Quem vive junto ao mar sabe do que estou a falar. Aqui não é só a temperatura que muda, é o vento, o sal e a humidade, e essas três coisas trabalham diretamente na camada mais superficial da pele. Um dia de nortada faz à pele o que faz ao cabelo, e nota-se logo no dia seguinte.

O verão

No verão a pele produz mais sebo e transpira mais, e é fácil confundir o brilho com oleosidade a mais. Muita gente responde a isso lavando mais vezes e usando produtos mais secantes, e o resultado passadas três semanas é uma pele desidratada que continua a brilhar. O brilho não desapareceu, apareceu por outra razão.

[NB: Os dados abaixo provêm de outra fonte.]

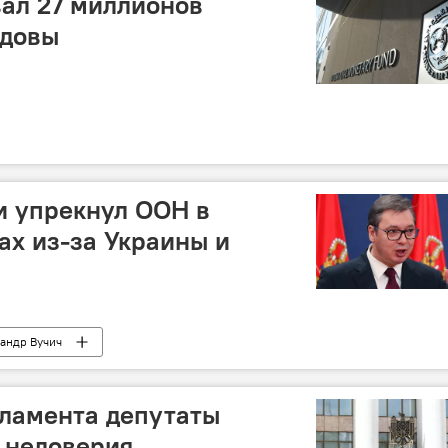
ал 27 миллионов
лдовы
и упрекнул ООН в
ах из-за Украины и
андр Вучич
рламента депутаты
 недоверия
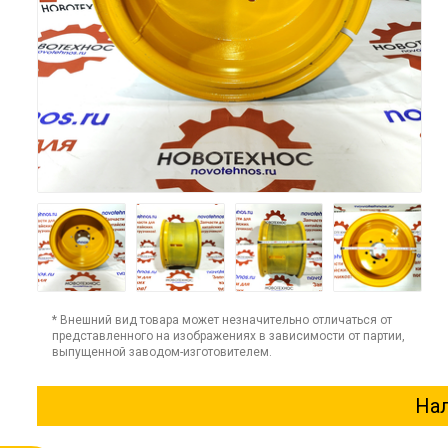
* Внешний вид товара может незначительно отличаться от
представленного на изображениях в зависимости от партии,
выпущенной заводом-изготовителем.
Нал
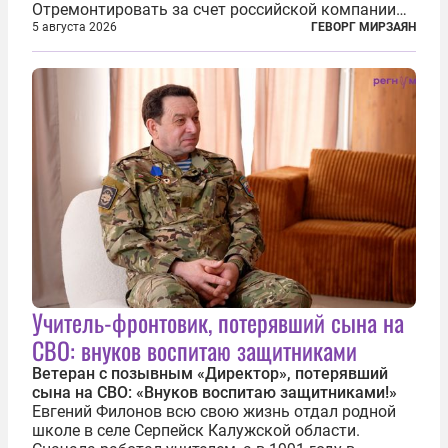
Отремонтировать за счет российской компании
железнодорожную инфраструктуру в районе
5 августа 2026
ГЕВОРГ МИРЗАЯН
прохождения TRIPP (коридора, который должен
связать Азербайджан и Турцию через...
Учитель-фронтовик, потерявший сына на
СВО: внуков воспитаю защитниками
Ветеран с позывным «Директор», потерявший
сына на СВО: «Внуков воспитаю защитниками!»
Евгений Филонов всю свою жизнь отдал родной
школе в селе Серпейск Калужской области.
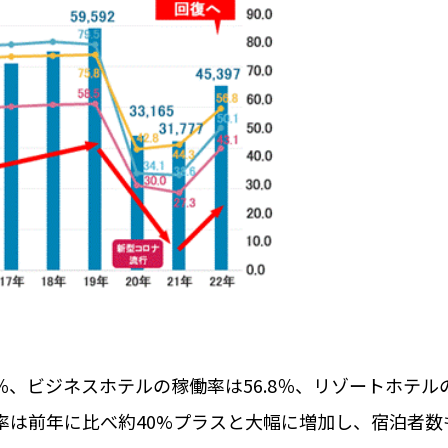
.1％、ビジネスホテルの稼働率は56.8％、リゾートホテル
稼働率は前年に比べ約40%プラスと大幅に増加し、宿泊者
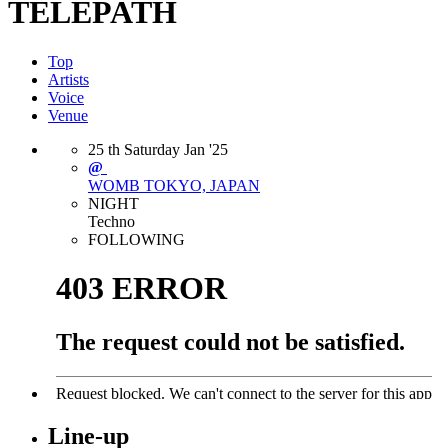
TELEPATH
Top
Artists
Voice
Venue
25
th
Saturday
Jan
'25
@
WOMB
TOKYO, JAPAN
NIGHT
Techno
FOLLOWING
Line-up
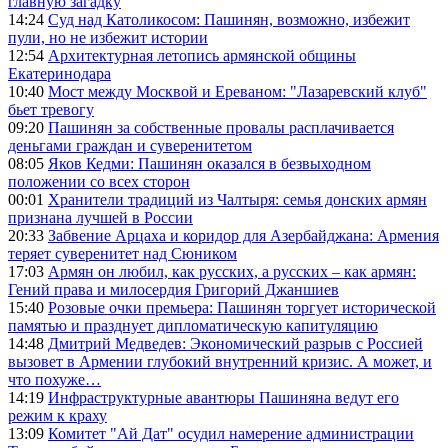
главную загадку
14:24
Суд над Католикосом: Пашинян, возможно, избежит
пули, но не избежит истории
12:54
Архитектурная летопись армянской общины
Екатеринодара
10:40
Мост между Москвой и Ереваном: "Лазаревский клуб"
бьет тревогу
09:20
Пашинян за собственные провалы расплачивается
деньгами граждан и суверенитетом
08:05
Яков Кедми: Пашинян оказался в безвыходном
положении со всех сторон
00:01
Хранители традиций из Чалтыря: семья донских армян
признана лучшей в России
20:33
Забвение Арцаха и коридор для Азербайджана: Армения
теряет суверенитет над Сюником
17:03
Армян он любил, как русских, а русских – как армян:
Гений права и милосердия Григорий Джаншиев
15:40
Розовые очки премьера: Пашинян торгует исторической
памятью и празднует дипломатическую капитуляцию
14:48
Дмитрий Медведев: Экономический разрыв с Россией
вызовет в Армении глубокий внутренний кризис. А может, и
что похуже…
14:19
Инфраструктурные авантюры Пашиняна ведут его
режим к краху
13:09
Комитет "Ай Дат" осудил намерение администрации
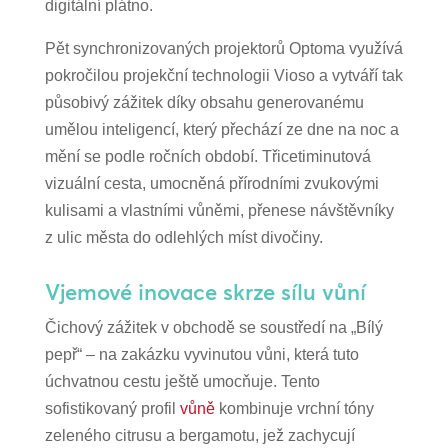
digitální plátno.
Pět synchronizovaných projektorů Optoma využívá
pokročilou projekční technologii Vioso a vytváří tak
působivý zážitek díky obsahu generovanému
umělou inteligencí, který přechází ze dne na noc a
mění se podle ročních období. Třicetiminutová
vizuální cesta, umocněná přírodními zvukovými
kulisami a vlastními vůněmi, přenese návštěvníky
z ulic města do odlehlých míst divočiny.
Vjemové inovace skrze sílu vůní
Čichový zážitek v obchodě se soustředí na „Bílý
pepř“ – na zakázku vyvinutou vůni, která tuto
úchvatnou cestu ještě umocňuje. Tento
sofistikovaný profil
vůně
kombinuje vrchní tóny
zeleného citrusu a bergamotu, jež zachycují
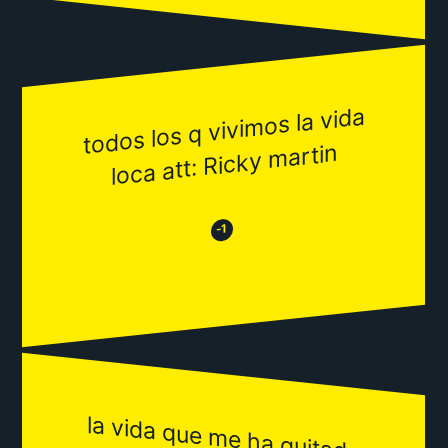
todos los q vivi
mos la vida
loca att: Ricky
martin
😂
😒
-1
la vida que m
e ha quitado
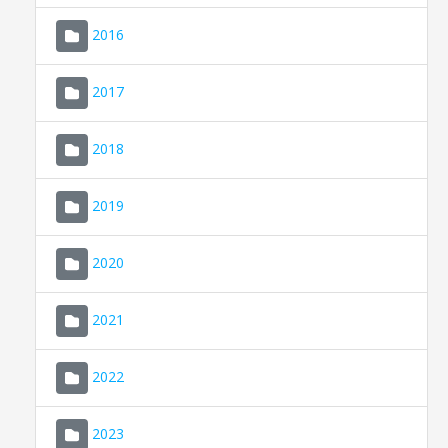
2016
2017
2018
2019
CONSELL DE MALLORCA
SEU ELECTRÒNICA
2020
MALLORCA.ES
2021
TRANSPARÈNCIA
2022
2023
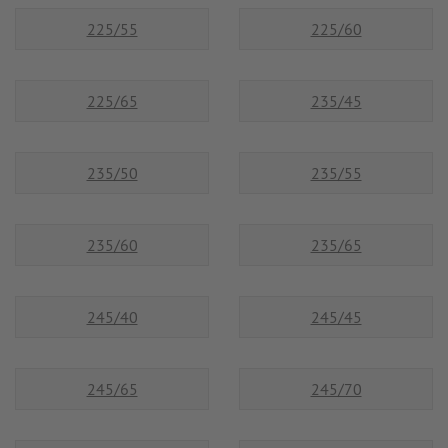
225/55
225/60
225/65
235/45
235/50
235/55
235/60
235/65
245/40
245/45
245/65
245/70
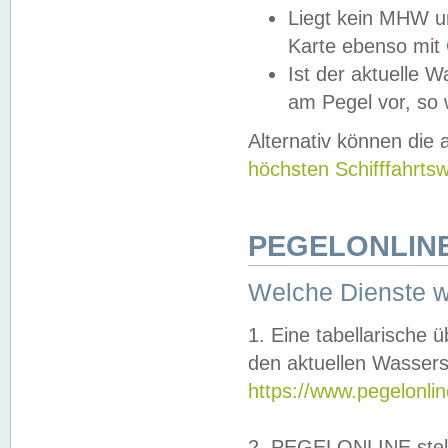
Liegt kein MHW u
Karte ebenso mit
Ist der aktuelle W
am Pegel vor, so
Alternativ können die
höchsten Schifffahrts
PEGELONLINE
Welche Dienste 
1. Eine tabellarische 
den aktuellen Wassers
https://www.pegelonli
2. PEGELONLINE stell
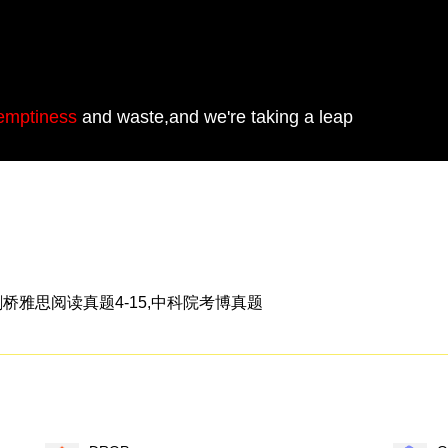
emptiness
and waste,and we're taking a leap
剑桥雅思阅读真题4-15,中科院考博真题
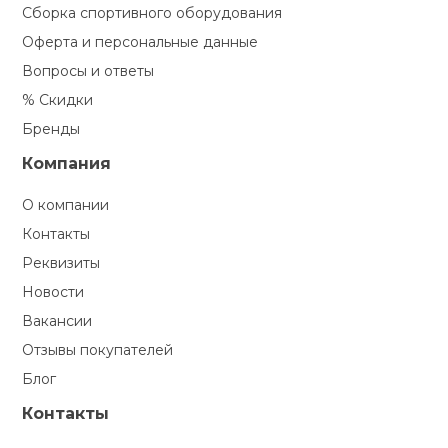
Сборка спортивного оборудования
Оферта и персональные данные
Вопросы и ответы
% Скидки
Бренды
Компания
О компании
Контакты
Реквизиты
Новости
Вакансии
Отзывы покупателей
Блог
Контакты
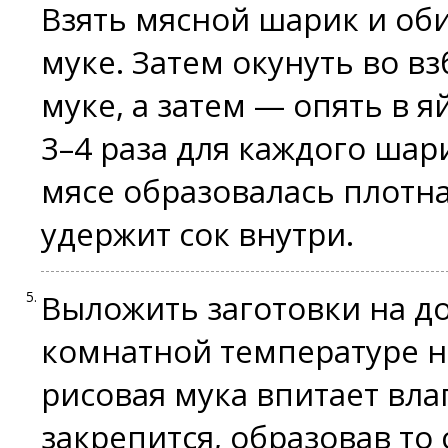
Взять мясной шарик и оби
муке. Затем окунуть во в
муке, а затем — опять в я
3–4 раза для каждого шар
мясе образовалась плотна
удержит сок внутри.
Выложить заготовки на до
комнатной температуре на
рисовая мука впитает вла
закрепится, образовав то 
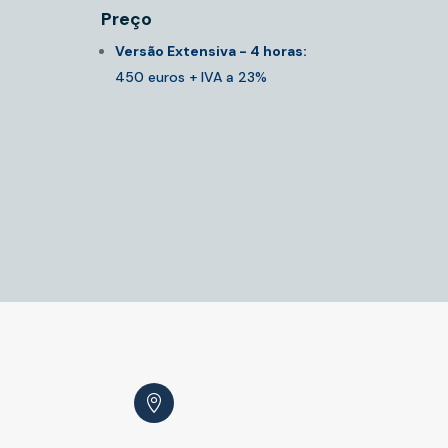
Preço
Versão Extensiva - 4 horas:
450 euros + IVA a 23%

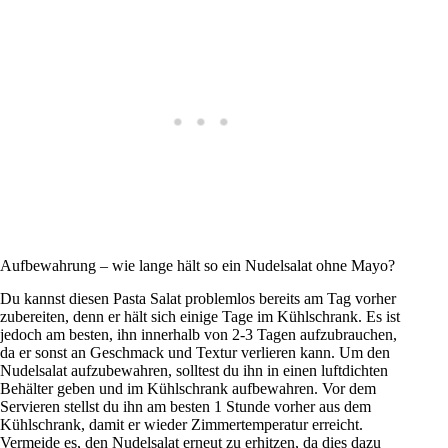
Aufbewahrung – wie lange hält so ein Nudelsalat ohne Mayo?
Du kannst diesen Pasta Salat problemlos bereits am Tag vorher
zubereiten, denn er hält sich einige Tage im Kühlschrank. Es ist
jedoch am besten, ihn innerhalb von 2-3 Tagen aufzubrauchen,
da er sonst an Geschmack und Textur verlieren kann. Um den
Nudelsalat aufzubewahren, solltest du ihn in einen luftdichten
Behälter geben und im Kühlschrank aufbewahren. Vor dem
Servieren stellst du ihn am besten 1 Stunde vorher aus dem
Kühlschrank, damit er wieder Zimmertemperatur erreicht.
Vermeide es, den Nudelsalat erneut zu erhitzen, da dies dazu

O que costuma fazer falta no verão é o contrário do que se pensa: texturas mais leves mas não menos hidratação, e proteção solar a sério, reaplicada, não só a de manhã. E depois da praia, uma limpeza suave para tirar o sal e o protetor, porque o sal continua a puxar água da pele muito depois de sair da água.

O outono

O outono é a altura em que aparece mais gente no estúdio, e há uma razão. O verão deixa marca: mais manchas, textura irregular, uma pele que se habituou ao sol e agora está a pagar a fatura. É a estação certa para trabalhar renovação e uniformidade, precisamente porque o sol já está mais fraco e a pele aguenta melhor esse tipo de trabalho.

O inverno

No inverno o problema deixa de ser o sol e passa a ser a água que a pele perde. Ar frio lá fora, aquecimento cá dentro, banhos mais quentes e mais demorados. A parede da pele fica mais permeável e quem já tinha tendência para reagir passa a reagir mais. As peles com rosácea ou com dermatite são as primeiras a dar sinal.

Aqui o que muda é a textura do que se usa, que passa a ser mais rica, e a temperatura da água, que devia baixar. E convém resistir à tentação de esfoliar para tirar a pele áspera, porque a aspereza no inverno costuma ser falta de água e não excesso de células mortas.

A primavera

A primavera é a estação em que a pele está mais estável e é a melhor altura para introduzir coisas novas, se houver alguma coisa a introduzir. Também é quando volta a fazer sentido pensar em proteção solar todos os dias, se durante o inverno se deixou de lado.

O que fica igual o ano inteiro

Poucas coisas, mas essas não se negoceiam: limpar sem agredir, hidratar de acordo com o que a pele pede naquele mês e proteger do sol. O resto ajusta-se. E se a pele estiver a passar por uma fase de reatividade, seja em que estação for, a regra é sempre a mesma: menos coisas, e dar-lhe tempo.